--- WHAT YOU NEED TO DO ---
Reproduce the listing word for word. Skip any image.

--- RECORDED INFORMATION ---

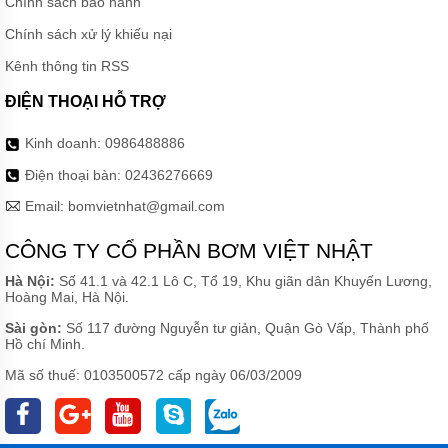
Chính sách bảo hành
Chính sách xử lý khiếu nại
Kênh thông tin RSS
ĐIỆN THOẠI HỖ TRỢ
Kinh doanh:
0986488886
Điện thoại bàn:
02436276669
Email:
bomvietnhat@gmail.com
CÔNG TY CỔ PHẦN BƠM VIỆT NHẬT
Hà Nội:
Số 41.1 và 42.1 Lô C, Tổ 19, Khu giãn dân Khuyến Lương,
Hoàng Mai, Hà Nội.
Sài gòn:
Số 117 đường Nguyễn tư giản, Quận Gò Vấp, Thành phố
Hồ chí Minh.
Mã số thuế: 0103500572 cấp ngày 06/03/2009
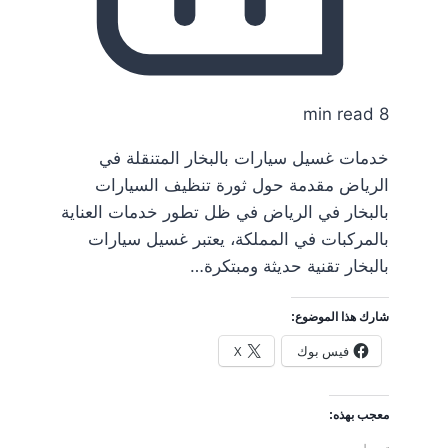
8 min read
خدمات غسيل سيارات بالبخار المتنقلة في
الرياض مقدمة حول ثورة تنظيف السيارات
بالبخار في الرياض في ظل تطور خدمات العناية
بالمركبات في المملكة، يعتبر غسيل سيارات
بالبخار تقنية حديثة ومبتكرة…
شارك هذا الموضوع:
فيس بوك
X
معجب بهذه:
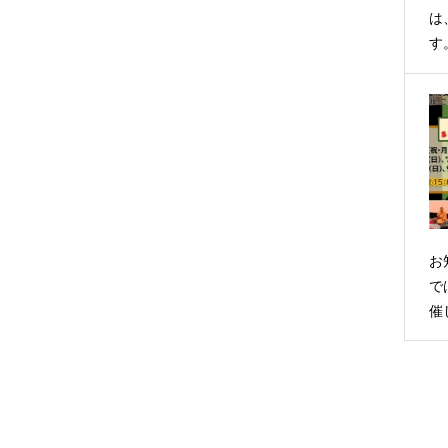
は
す
お
で
催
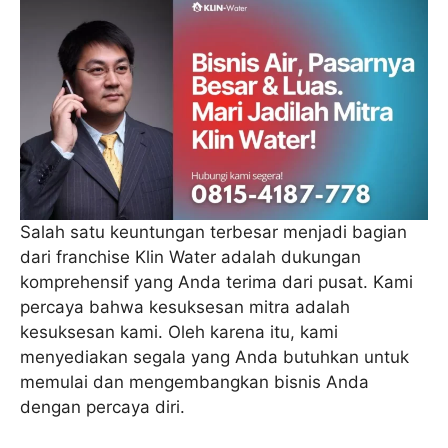
Salah satu keuntungan terbesar menjadi bagian
dari franchise Klin Water adalah dukungan
komprehensif yang Anda terima dari pusat. Kami
percaya bahwa kesuksesan mitra adalah
kesuksesan kami. Oleh karena itu, kami
menyediakan segala yang Anda butuhkan untuk
memulai dan mengembangkan bisnis Anda
dengan percaya diri.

--- ANSWER TO THE PROBLEM ---
Chính sách bảo hành
Chính sách xử lý khiếu nại
Kênh thông tin RSS
ĐIỆN THOẠI HỖ TRỢ
Kinh doanh:
0986488886
Điện thoại bàn:
02436276669
Email:
bomvietnhat@gmail.com
CÔNG TY CỔ PHẦN BƠM VIỆT NHẬT
Hà Nội:
Số 41.1 và 42.1 Lô C, Tổ 19, Khu giãn dân Khuyến Lương,
Hoàng Mai, Hà Nội.
Sài gòn:
Số 117 đường Nguyễn tư giản, Quận Gò Vấp, Thành phố
Hồ chí Minh.
Mã số thuế: 0103500572 cấp ngày 06/03/2009
8 min read
خدمات غسيل سيارات بالبخار المتنقلة في
الرياض مقدمة حول ثورة تنظيف السيارات
بالبخار في الرياض في ظل تطور خدمات العناية
بالمركبات في المملكة، يعتبر غسيل سيارات
بالبخار تقنية حديثة ومبتكرة…
شارك هذا الموضوع:
فيس بوك
X
معجب بهذه:
は
す
お
で
催
Salah satu keuntungan terbesar menjadi bagian
dari franchise Klin Water adalah dukungan
komprehensif yang Anda terima dari pusat. Kami
percaya bahwa kesuksesan mitra adalah
kesuksesan kami. Oleh karena itu, kami
menyediakan segala yang Anda butuhkan untuk
memulai dan mengembangkan bisnis Anda
dengan percaya diri.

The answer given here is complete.